It takes a special kind of salesperson to talk someone into eating a spicy pickle on a hot summer day when they’ve already got an ice cream cone in their hand. Virginia Eagleton is that kind of salesperson.
Eagleton, owner and namesake of Virginia’s Pickles, sets up her unassuming booth in the lot next to The C Shop in Birch Bay whenever she can. On hot summer days, she gets more than her share of foot traffic coming away from the venerable candy shop, which gives her the opportunity to peddle jars of her signature spicy garlic dill pickles. Eagleton claims her sales skills were bred into her from an early age.
“I’ve been selling since I was 10,” she said. “We grew veggies on my dad’s farm and I would go door to door selling them to
the neighbors for five cents a bunch.”
Even at 90 years old, Eagleton refuses to slow down. Some people spend most of their adult lives looking forward to retirement. Eagleton had to have it forced upon her.
Eagleton spent 20 years working as a food demonstrator at Costco in Bellingham. Last year, when she was forced to take a leave of absence to undergo open-heart surgery, she insisted that she wasn’t retiring, that she’d be back to work just as soon as the doctors cleared her. But while the surgery itself was a complete success, some of the aftereffects led her doctors to insist that Eagleton finally retire for good.

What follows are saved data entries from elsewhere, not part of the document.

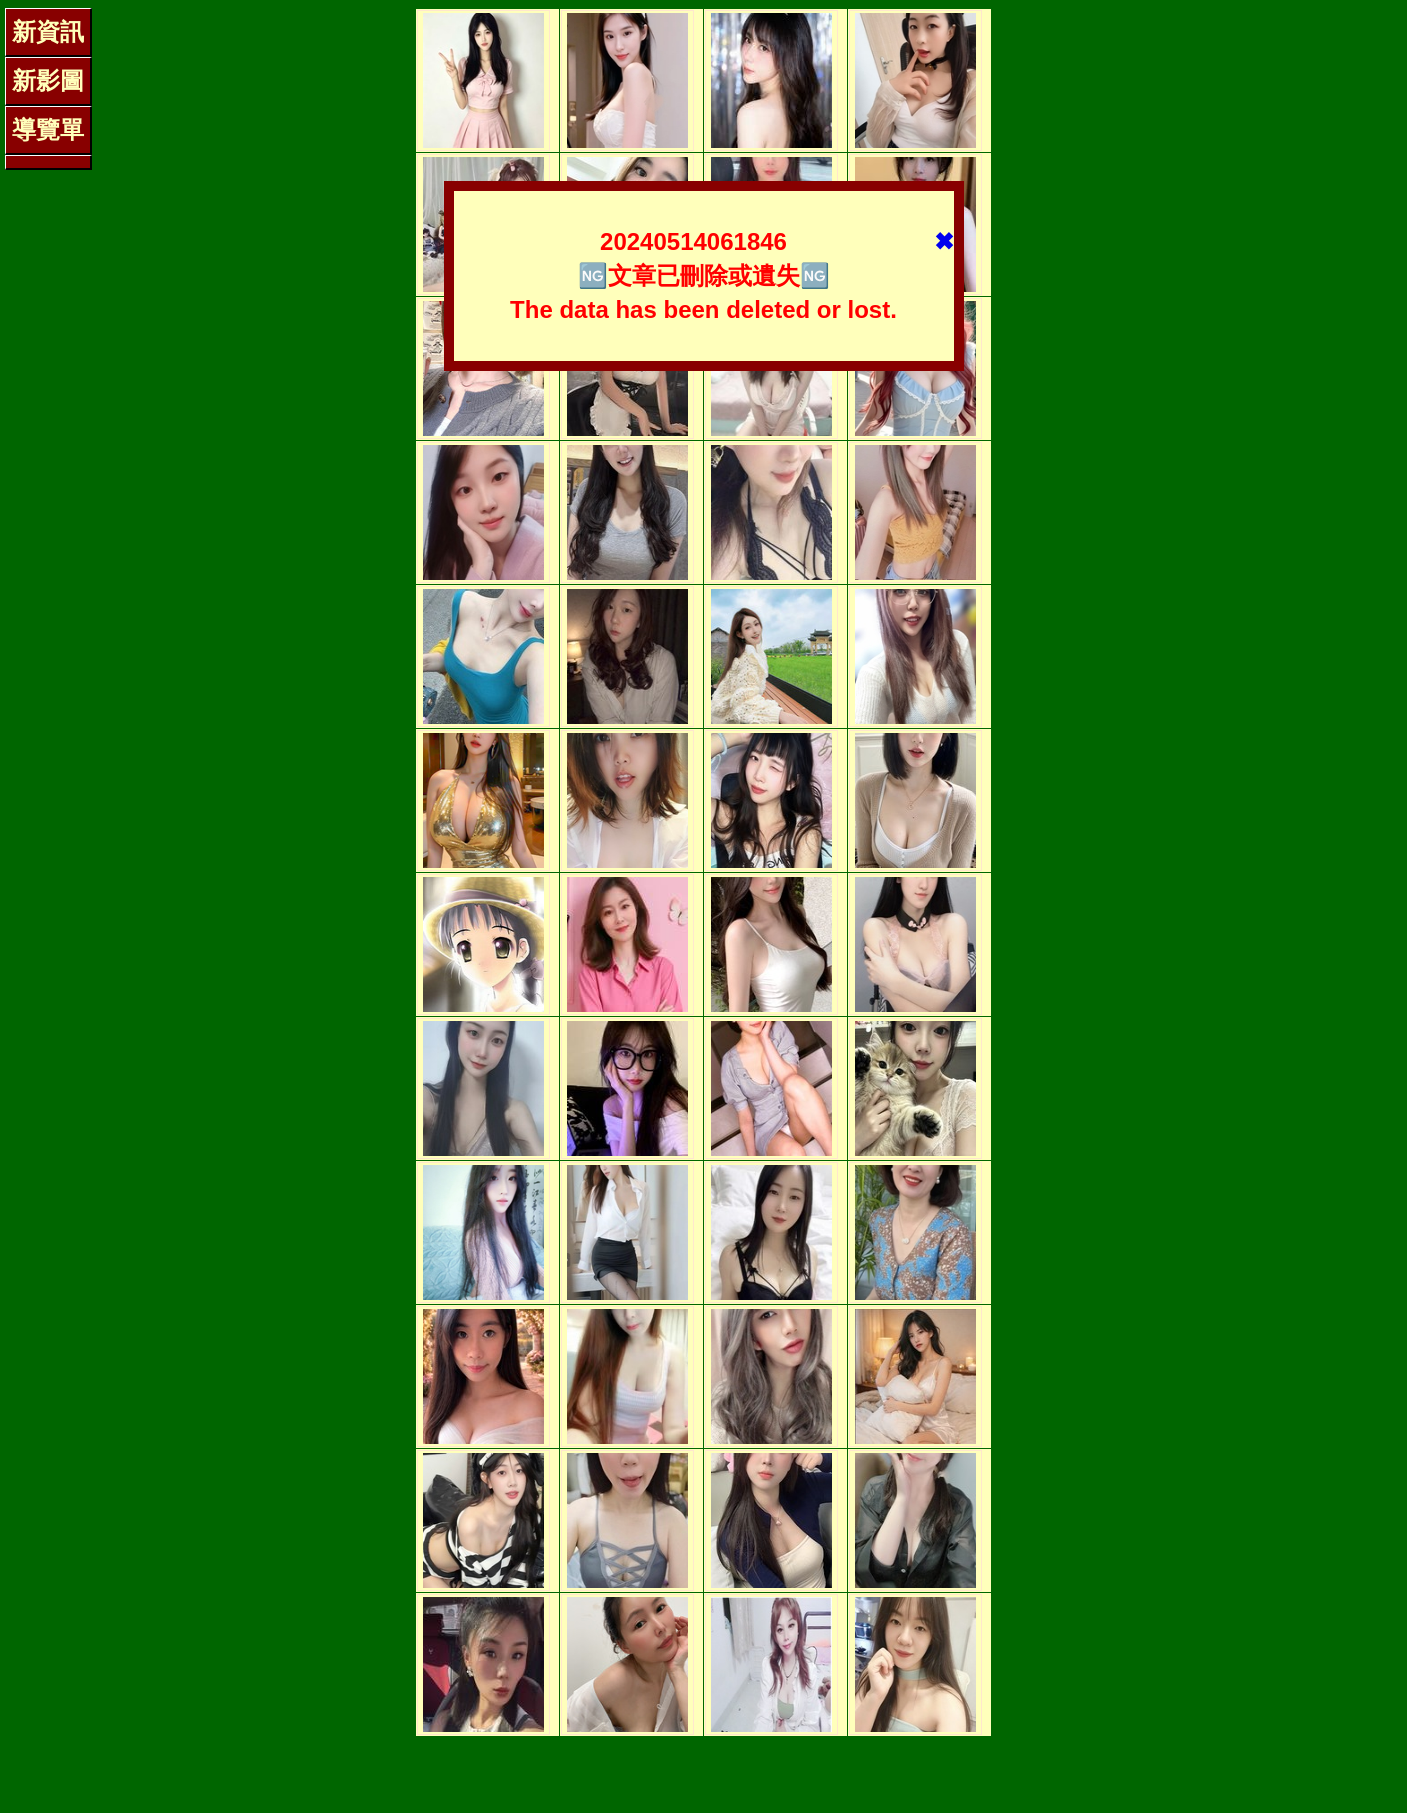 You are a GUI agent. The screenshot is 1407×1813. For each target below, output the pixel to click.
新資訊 (48, 31)
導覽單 (48, 129)
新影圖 (48, 80) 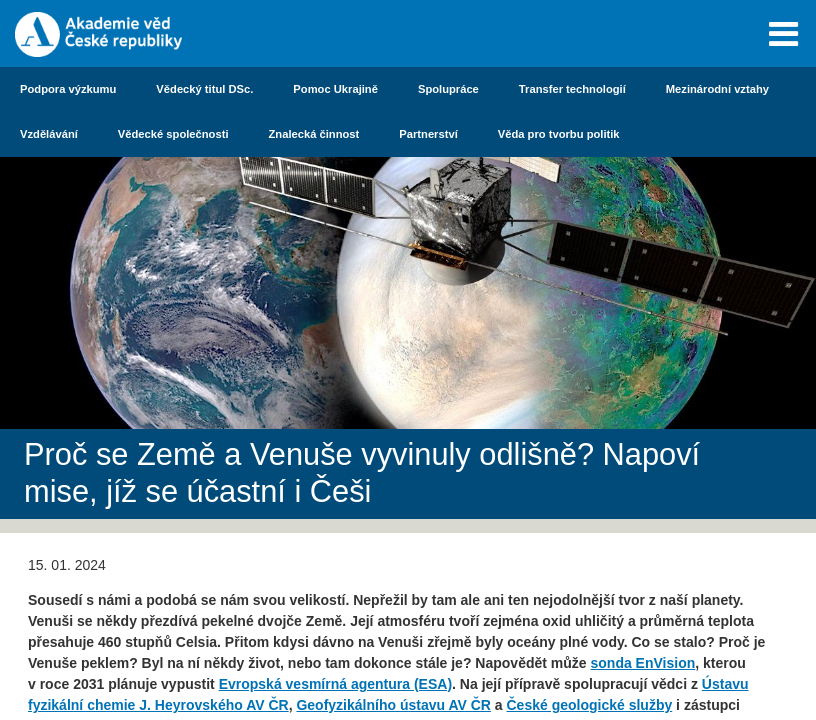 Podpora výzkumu (68, 89)
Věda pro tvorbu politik (559, 134)
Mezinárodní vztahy (717, 89)
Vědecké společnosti (173, 134)
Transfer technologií (572, 89)
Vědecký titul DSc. (204, 89)
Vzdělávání (49, 134)
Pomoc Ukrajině (335, 89)
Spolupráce (448, 89)
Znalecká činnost (314, 134)
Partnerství (428, 134) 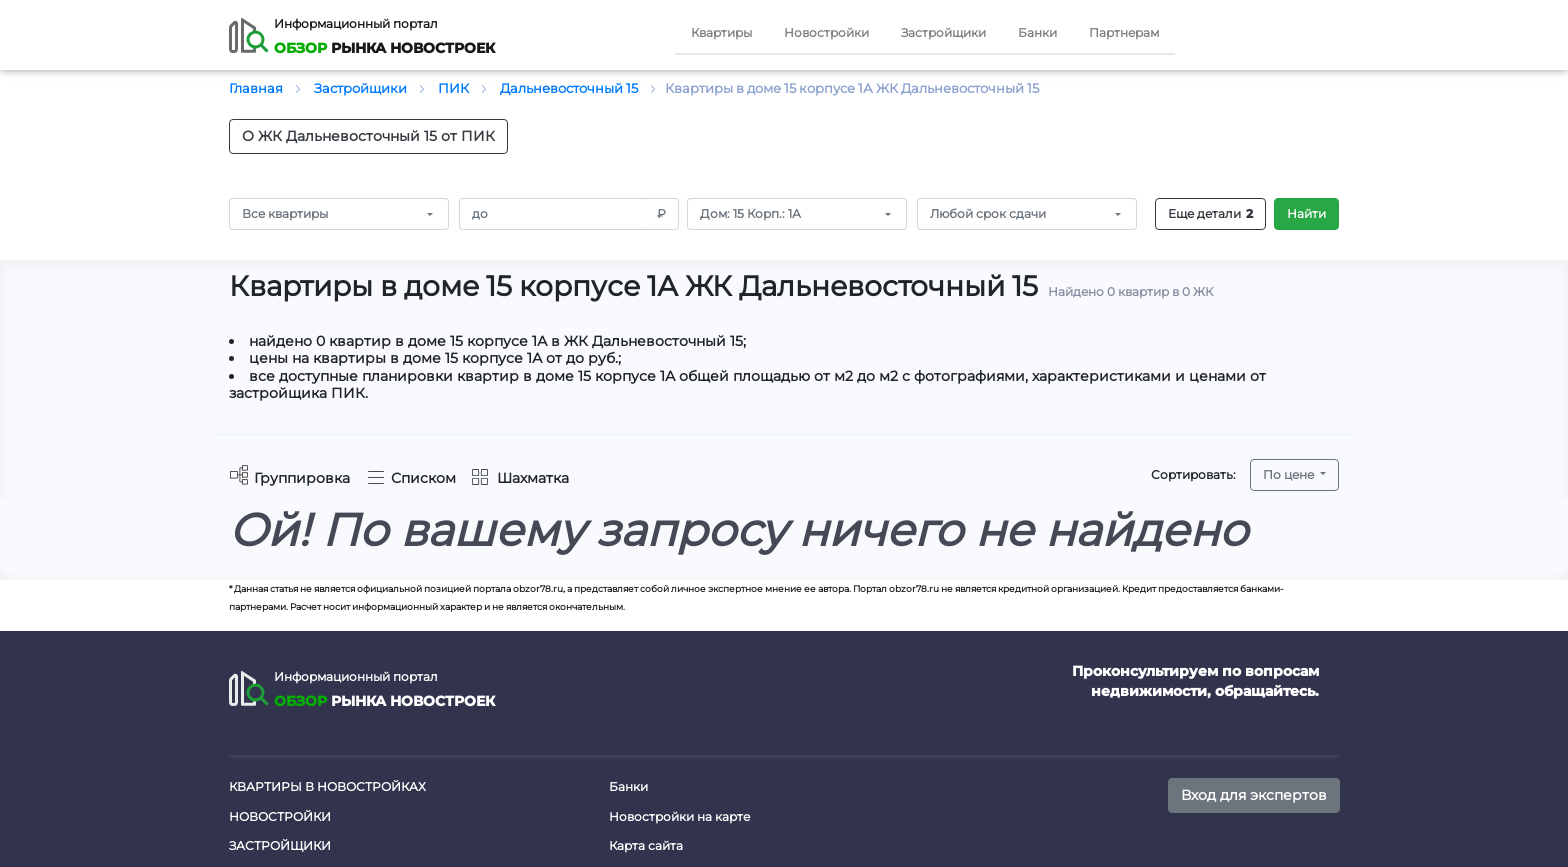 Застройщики (943, 32)
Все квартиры (285, 213)
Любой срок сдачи (988, 213)
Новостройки (826, 32)
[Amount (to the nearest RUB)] (552, 214)
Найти (1306, 213)
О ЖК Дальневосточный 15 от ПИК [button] (368, 136)
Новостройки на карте (679, 816)
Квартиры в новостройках (327, 786)
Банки (1037, 32)
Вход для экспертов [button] (1254, 795)
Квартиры (721, 32)
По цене (1290, 474)
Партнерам (1124, 32)
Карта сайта (646, 845)
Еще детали (1210, 214)
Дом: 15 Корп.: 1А (750, 213) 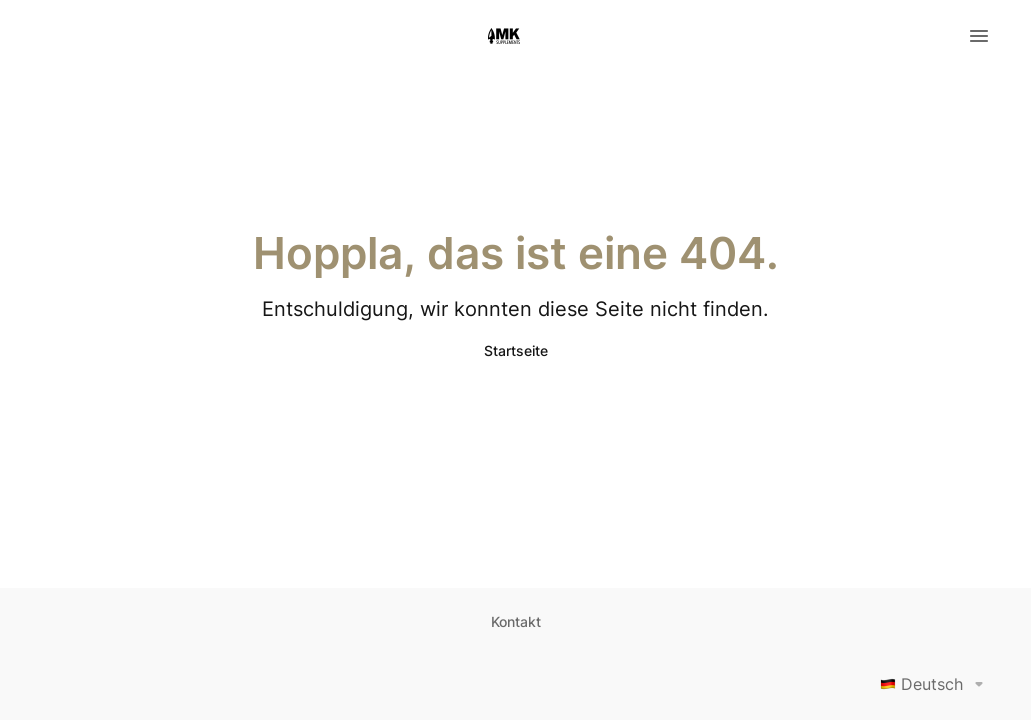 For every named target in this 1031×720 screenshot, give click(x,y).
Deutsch (935, 684)
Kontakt (516, 621)
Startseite (516, 350) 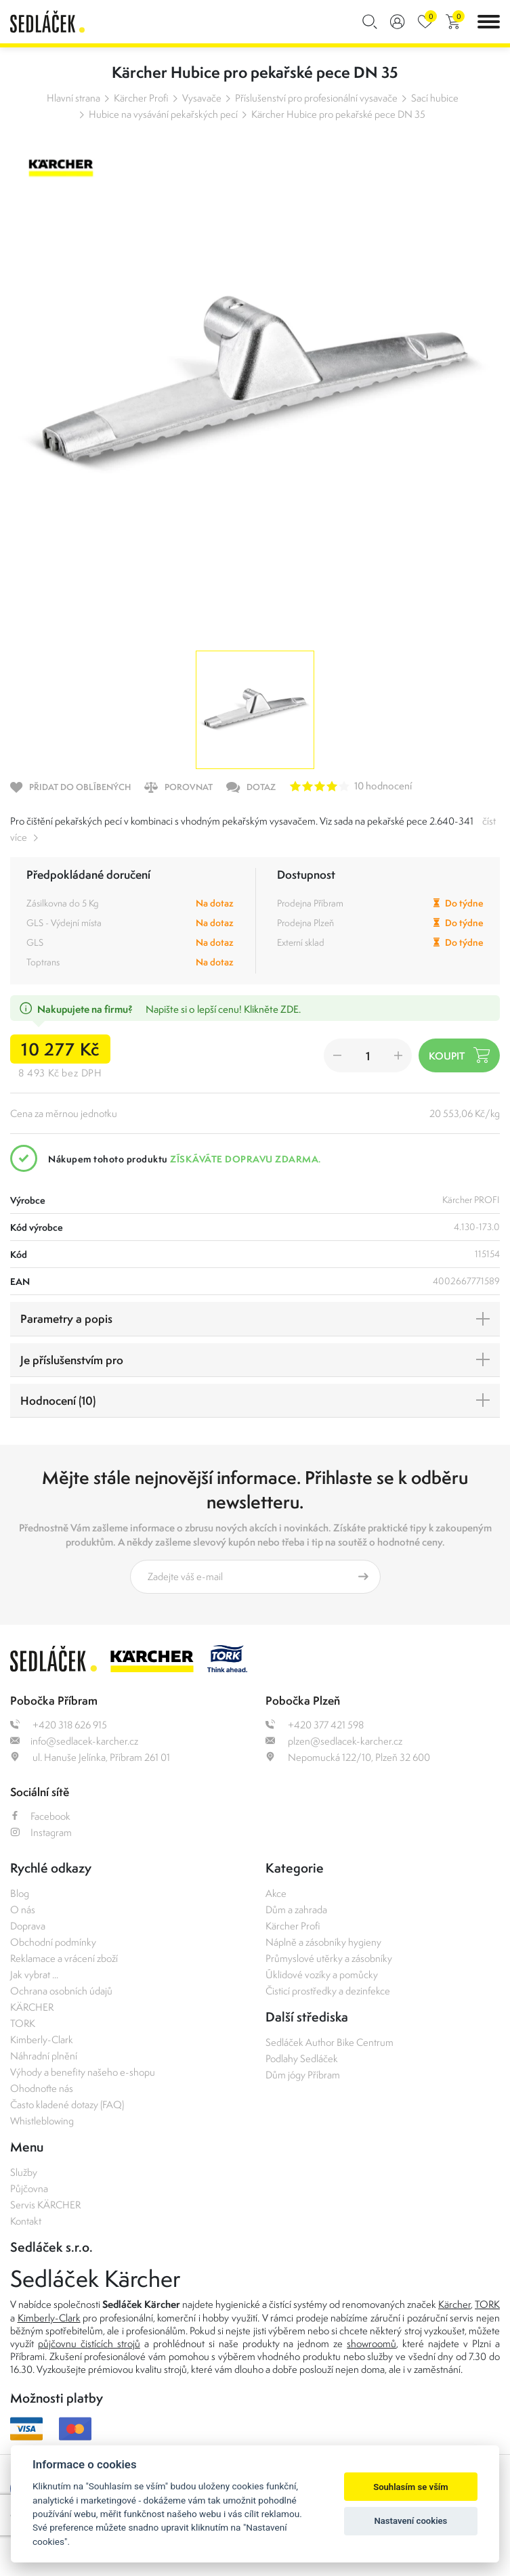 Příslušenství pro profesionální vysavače (316, 97)
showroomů (371, 2343)
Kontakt (25, 2220)
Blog (19, 1893)
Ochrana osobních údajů (61, 1990)
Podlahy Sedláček (301, 2058)
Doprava (27, 1925)
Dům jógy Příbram (302, 2074)
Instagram (41, 1832)
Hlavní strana (73, 97)
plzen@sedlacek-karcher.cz (333, 1740)
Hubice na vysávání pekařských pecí (163, 114)
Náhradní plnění (43, 2055)
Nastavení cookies (411, 2521)
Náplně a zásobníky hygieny (323, 1942)
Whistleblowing (42, 2120)
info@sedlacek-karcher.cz (74, 1740)
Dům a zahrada (296, 1909)
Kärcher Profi (141, 97)
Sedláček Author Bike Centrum (329, 2042)
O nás (22, 1909)
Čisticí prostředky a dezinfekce (327, 1990)
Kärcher (454, 2304)
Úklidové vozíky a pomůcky (321, 1974)
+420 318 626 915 (58, 1724)
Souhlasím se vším (410, 2487)
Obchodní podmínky (53, 1942)
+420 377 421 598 (314, 1724)
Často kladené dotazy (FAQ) (67, 2104)
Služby (23, 2172)
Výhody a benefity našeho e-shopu (82, 2072)
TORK (22, 2023)
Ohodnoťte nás (41, 2088)
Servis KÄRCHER (45, 2204)
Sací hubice (435, 97)
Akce (275, 1893)
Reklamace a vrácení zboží (64, 1958)
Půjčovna (29, 2188)
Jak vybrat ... (34, 1974)
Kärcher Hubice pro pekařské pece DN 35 (338, 114)
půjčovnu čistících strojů (89, 2343)
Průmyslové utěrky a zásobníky (328, 1958)
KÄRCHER (32, 2007)
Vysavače (201, 97)
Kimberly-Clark (41, 2039)
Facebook (40, 1816) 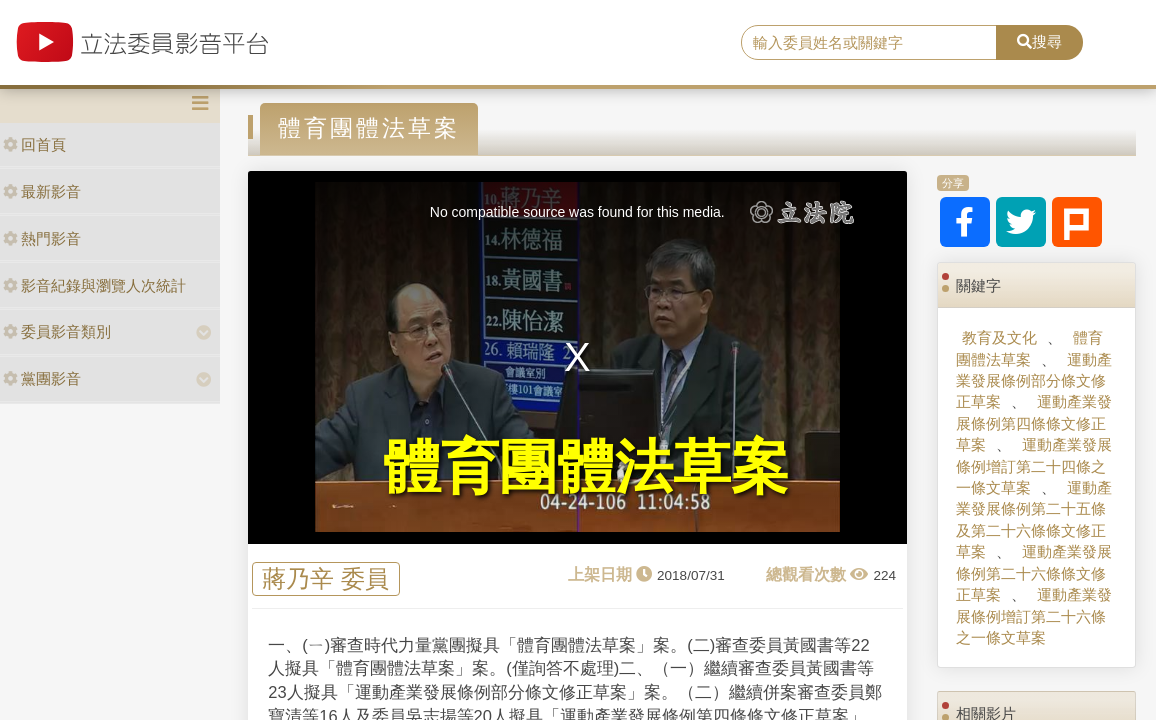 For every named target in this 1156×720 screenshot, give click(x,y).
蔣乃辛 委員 (325, 579)
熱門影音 (42, 238)
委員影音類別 (57, 331)
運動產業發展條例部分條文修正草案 (1033, 381)
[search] (869, 43)
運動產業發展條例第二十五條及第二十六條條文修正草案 (1033, 519)
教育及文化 (999, 337)
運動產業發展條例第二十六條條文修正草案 (1033, 573)
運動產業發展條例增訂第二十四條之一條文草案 (1033, 466)
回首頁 (34, 144)
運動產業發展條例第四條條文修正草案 (1033, 423)
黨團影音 (42, 378)
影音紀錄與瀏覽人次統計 (94, 285)
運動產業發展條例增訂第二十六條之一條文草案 (1033, 616)
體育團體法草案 (1029, 348)
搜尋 (1039, 41)
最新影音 (42, 191) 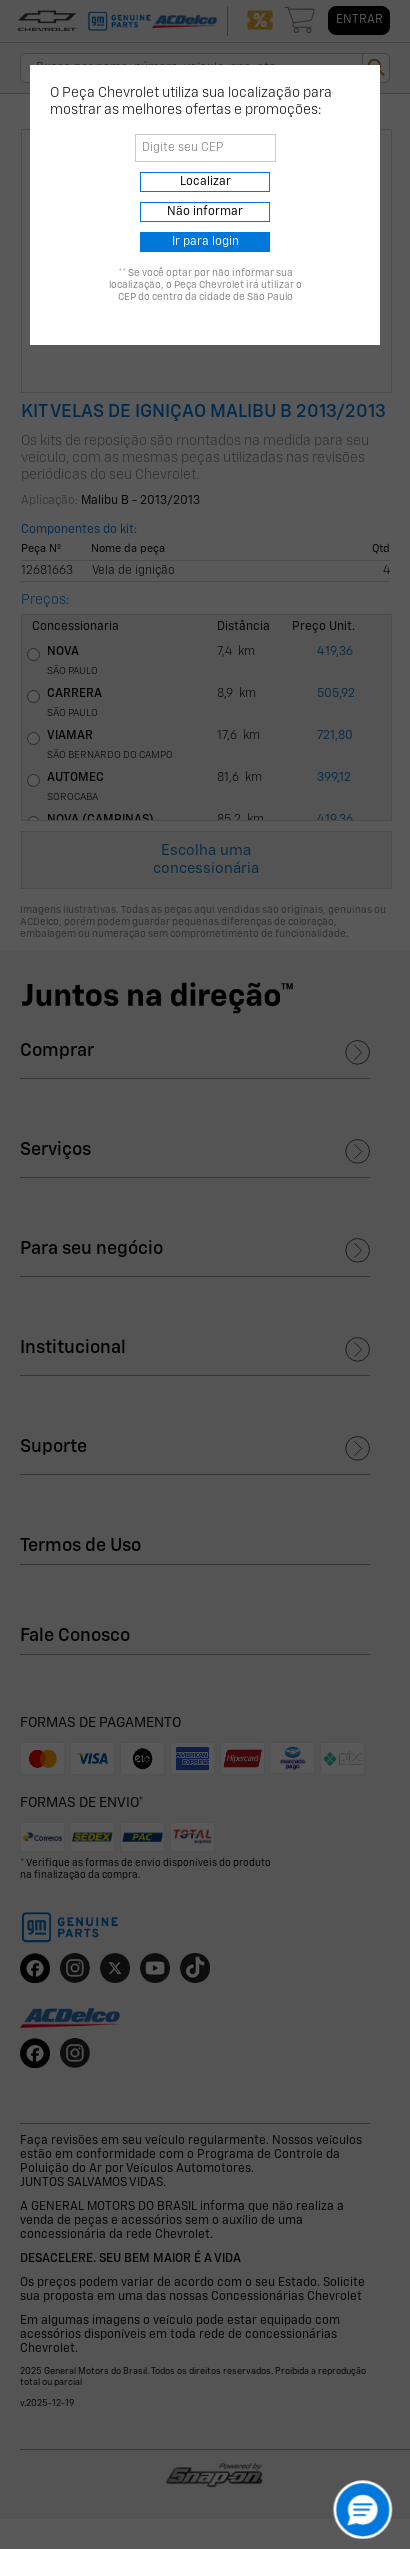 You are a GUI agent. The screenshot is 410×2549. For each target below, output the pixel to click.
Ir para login (205, 242)
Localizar (205, 182)
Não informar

“That was hard for her, because Mom loves socializing,” said her daughter, Brenda Tarrida. “My whole life, she always had people over, was always entertaining. She has the gift of hospitality.”
Through her small business, Eagleton has found a way to share that gift with the people of Birch Bay, while keeping herself busy in the way she likes.
Eagleton started Virginia’s Pickles five years ago, at her daughter’s insistence.
“I was just making all these pickles and giving them away,” Eagleton said. “So finally my daughter suggested that I might as well make some money with it.”
With Tarrida’s help, Eagleton set up her small booth in Birch Bay and created beautiful new labels for her jarred pickles, which bear the company’s name over a picture of Eagleton when she was 19. Her locally sourced pickles sell for around $13 a jar.
Eagleton can now claim her pickles are award-winners: on August 11, Eagleton’s pickles won Judge’s Favorite at the Northwest Washington Fair.
Eagleton originally hails from Coffeeville, Kansas, but has been living in Bellingham for 60 years. From her small Bellingham condo, she can efficiently and single-handedly produce up to 250 jars of pickles each year. She has pickled hundreds of jars of vegetables each year since 1954, developing her own almost instinctual system for preserving the veggies.
“I call her the Eveready battery,” Tarrida said. “To watch her do this is unbelievable. I went to her house once to learn how to can, and I had to leave for a few minutes to answer a few phone calls. When I came back, she’d already done everything and was putting cans on the shelf.”
Eagleton plans to keep making and selling her signature pickles as long as she can.
“I’m in such a habit of doing it by now,” she said. “I really think it would do something to my spirit if I didn’t keep it up.”
Virginia’s Pickles can be found most weekends in the lot next to The C Shop at the corner of Alderson Road and Birch Bay Drive.